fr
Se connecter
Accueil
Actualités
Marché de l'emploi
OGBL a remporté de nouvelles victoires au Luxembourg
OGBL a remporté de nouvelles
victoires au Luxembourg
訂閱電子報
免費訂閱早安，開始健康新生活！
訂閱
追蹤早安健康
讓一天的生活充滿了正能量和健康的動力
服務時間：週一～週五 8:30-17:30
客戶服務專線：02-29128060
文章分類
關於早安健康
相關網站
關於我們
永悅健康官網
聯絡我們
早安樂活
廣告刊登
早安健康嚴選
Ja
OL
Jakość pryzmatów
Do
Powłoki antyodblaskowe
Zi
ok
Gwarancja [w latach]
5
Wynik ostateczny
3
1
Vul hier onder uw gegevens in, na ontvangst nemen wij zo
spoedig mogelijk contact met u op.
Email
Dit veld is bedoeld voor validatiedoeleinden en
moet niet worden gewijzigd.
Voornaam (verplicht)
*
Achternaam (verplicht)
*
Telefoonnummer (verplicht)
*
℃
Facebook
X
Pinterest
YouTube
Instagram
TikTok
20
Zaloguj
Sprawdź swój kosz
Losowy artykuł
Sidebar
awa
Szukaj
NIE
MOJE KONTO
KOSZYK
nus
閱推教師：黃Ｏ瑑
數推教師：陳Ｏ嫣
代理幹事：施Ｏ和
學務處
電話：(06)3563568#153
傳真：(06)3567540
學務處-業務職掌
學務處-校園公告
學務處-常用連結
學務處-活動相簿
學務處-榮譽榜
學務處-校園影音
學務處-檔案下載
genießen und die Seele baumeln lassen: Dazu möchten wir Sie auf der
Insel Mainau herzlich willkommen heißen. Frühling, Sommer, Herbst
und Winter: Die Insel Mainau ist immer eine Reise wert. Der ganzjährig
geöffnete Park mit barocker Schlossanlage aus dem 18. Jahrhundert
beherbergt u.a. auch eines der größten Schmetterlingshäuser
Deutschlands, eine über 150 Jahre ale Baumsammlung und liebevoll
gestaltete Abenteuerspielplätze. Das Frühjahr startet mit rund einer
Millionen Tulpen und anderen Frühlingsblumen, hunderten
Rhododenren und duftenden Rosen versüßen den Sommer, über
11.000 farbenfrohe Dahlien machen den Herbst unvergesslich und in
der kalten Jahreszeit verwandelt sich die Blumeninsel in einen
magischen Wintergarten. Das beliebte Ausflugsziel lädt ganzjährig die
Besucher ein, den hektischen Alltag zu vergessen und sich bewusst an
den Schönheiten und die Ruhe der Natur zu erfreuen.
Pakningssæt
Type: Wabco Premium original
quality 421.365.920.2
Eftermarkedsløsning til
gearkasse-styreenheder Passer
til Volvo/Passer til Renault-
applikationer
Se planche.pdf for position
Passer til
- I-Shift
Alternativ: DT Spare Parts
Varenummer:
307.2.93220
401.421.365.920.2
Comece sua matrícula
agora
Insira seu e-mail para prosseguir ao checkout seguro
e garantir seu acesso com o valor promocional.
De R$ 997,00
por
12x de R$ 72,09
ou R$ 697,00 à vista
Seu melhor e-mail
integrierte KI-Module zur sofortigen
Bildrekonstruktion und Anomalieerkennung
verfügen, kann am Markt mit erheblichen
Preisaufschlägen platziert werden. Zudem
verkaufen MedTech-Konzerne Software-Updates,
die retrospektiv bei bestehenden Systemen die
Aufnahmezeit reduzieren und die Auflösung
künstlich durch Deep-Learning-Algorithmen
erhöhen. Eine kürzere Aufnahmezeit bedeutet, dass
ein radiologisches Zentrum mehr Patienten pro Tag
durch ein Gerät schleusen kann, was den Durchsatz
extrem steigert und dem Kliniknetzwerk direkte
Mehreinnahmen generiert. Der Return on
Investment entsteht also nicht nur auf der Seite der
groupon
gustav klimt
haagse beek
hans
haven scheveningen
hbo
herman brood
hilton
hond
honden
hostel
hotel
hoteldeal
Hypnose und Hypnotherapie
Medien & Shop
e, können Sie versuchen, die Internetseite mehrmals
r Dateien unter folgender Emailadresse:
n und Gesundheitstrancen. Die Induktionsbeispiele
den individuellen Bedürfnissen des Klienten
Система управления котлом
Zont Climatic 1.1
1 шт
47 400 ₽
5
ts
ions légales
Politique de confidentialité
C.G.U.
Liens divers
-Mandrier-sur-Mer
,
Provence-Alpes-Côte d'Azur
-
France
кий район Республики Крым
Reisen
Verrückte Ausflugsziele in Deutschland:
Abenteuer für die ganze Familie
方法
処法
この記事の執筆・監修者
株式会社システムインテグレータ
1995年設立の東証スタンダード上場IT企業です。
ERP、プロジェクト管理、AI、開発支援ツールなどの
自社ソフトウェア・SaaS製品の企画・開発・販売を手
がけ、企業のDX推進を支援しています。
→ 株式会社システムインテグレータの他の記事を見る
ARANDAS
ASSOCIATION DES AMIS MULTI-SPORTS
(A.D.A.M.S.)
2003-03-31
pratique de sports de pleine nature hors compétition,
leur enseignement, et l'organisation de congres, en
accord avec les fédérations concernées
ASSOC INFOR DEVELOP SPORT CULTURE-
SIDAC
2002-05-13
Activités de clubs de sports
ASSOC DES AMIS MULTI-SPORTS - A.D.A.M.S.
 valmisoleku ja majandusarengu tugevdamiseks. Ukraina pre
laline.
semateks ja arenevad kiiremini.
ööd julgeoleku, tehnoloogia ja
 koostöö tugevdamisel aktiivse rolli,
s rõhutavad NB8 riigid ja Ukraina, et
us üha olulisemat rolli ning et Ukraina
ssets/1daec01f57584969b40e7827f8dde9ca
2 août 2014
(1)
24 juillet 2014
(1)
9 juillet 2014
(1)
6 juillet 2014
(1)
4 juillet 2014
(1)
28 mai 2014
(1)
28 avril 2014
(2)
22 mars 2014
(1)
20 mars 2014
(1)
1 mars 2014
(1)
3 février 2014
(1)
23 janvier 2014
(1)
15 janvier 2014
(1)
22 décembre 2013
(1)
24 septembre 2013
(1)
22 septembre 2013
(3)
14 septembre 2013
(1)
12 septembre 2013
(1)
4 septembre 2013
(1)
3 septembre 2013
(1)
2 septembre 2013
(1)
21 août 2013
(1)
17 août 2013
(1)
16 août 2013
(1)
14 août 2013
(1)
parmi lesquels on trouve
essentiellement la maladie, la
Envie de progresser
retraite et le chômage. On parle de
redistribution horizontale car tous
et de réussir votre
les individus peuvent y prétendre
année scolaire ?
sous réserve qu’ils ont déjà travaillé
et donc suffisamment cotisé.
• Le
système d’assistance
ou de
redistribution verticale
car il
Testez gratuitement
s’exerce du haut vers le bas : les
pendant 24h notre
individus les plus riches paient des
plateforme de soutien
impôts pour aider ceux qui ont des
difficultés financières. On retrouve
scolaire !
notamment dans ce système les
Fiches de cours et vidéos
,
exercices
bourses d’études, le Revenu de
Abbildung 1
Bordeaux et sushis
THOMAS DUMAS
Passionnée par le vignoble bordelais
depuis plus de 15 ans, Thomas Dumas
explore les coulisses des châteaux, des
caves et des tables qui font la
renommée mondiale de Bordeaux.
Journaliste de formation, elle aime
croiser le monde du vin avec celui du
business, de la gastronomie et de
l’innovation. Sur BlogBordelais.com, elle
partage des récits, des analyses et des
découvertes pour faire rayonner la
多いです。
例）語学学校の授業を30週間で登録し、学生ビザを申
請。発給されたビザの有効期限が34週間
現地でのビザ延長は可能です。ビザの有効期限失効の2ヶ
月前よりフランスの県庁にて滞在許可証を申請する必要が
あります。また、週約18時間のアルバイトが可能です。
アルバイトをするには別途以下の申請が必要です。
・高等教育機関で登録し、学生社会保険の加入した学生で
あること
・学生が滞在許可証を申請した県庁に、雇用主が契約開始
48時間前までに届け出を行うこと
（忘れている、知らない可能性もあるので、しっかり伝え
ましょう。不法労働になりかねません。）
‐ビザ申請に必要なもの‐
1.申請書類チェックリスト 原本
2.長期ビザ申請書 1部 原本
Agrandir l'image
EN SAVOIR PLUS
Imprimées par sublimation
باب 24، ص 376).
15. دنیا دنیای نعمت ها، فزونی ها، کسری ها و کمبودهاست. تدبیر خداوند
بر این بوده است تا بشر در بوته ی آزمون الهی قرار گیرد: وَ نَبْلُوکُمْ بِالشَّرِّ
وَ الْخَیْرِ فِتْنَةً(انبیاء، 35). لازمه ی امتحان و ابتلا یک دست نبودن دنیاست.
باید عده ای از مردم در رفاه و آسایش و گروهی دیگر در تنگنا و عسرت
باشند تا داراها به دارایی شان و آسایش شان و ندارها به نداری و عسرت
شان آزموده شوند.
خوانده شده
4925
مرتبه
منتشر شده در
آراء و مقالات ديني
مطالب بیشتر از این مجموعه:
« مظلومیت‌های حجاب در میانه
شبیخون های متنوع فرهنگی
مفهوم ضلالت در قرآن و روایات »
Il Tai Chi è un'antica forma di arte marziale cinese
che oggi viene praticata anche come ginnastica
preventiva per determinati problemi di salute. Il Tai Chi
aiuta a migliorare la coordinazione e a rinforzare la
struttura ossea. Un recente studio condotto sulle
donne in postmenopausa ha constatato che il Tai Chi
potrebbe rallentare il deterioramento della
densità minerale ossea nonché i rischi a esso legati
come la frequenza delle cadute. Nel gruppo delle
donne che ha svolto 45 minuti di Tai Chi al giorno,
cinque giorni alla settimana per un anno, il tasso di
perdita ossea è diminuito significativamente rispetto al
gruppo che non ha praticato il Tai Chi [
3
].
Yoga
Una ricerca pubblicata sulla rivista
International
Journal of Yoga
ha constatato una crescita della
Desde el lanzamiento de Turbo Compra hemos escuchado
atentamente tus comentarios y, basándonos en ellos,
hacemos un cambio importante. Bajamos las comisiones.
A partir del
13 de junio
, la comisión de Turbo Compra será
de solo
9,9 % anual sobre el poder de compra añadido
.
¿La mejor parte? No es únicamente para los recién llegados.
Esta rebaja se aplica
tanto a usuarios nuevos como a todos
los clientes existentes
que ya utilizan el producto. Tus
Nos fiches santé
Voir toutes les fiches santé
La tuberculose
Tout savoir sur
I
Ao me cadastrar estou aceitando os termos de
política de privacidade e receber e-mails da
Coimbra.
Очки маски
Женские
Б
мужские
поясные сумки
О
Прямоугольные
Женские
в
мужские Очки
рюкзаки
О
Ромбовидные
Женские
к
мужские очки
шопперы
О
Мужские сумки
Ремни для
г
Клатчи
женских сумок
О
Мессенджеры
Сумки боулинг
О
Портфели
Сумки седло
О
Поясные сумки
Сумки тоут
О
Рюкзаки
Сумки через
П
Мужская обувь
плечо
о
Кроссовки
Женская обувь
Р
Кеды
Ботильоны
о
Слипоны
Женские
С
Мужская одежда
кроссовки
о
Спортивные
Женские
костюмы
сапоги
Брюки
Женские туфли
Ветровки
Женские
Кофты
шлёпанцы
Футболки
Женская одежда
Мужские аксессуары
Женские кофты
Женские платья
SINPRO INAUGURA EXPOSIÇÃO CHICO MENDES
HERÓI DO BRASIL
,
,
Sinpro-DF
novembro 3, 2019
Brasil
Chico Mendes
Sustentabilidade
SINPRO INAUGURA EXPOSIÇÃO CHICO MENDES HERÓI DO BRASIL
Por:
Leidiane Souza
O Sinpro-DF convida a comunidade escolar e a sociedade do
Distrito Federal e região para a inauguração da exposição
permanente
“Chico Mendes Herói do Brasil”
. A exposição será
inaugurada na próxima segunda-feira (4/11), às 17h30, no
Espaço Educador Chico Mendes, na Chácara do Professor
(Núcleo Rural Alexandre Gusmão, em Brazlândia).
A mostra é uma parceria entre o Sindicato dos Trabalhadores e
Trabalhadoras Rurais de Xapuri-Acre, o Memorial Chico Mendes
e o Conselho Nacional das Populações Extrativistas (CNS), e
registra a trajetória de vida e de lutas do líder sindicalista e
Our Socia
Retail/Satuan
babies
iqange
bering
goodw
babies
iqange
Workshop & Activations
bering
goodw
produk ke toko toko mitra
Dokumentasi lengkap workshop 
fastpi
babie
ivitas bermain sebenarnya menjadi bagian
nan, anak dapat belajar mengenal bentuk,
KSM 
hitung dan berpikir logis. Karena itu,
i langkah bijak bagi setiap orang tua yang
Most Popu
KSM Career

**Assignment:** The lines from the first of the entries through the line holding "服務時間：週一～週五 8:30-17:30" are to be restated word for word, and no others.

**Expected output:**
fr
Se connecter
Accueil
Actualités
Marché de l'emploi
OGBL a remporté de nouvelles victoires au Luxembourg
OGBL a remporté de nouvelles
victoires au Luxembourg
訂閱電子報
免費訂閱早安，開始健康新生活！
訂閱
追蹤早安健康
讓一天的生活充滿了正能量和健康的動力
服務時間：週一～週五 8:30-17:30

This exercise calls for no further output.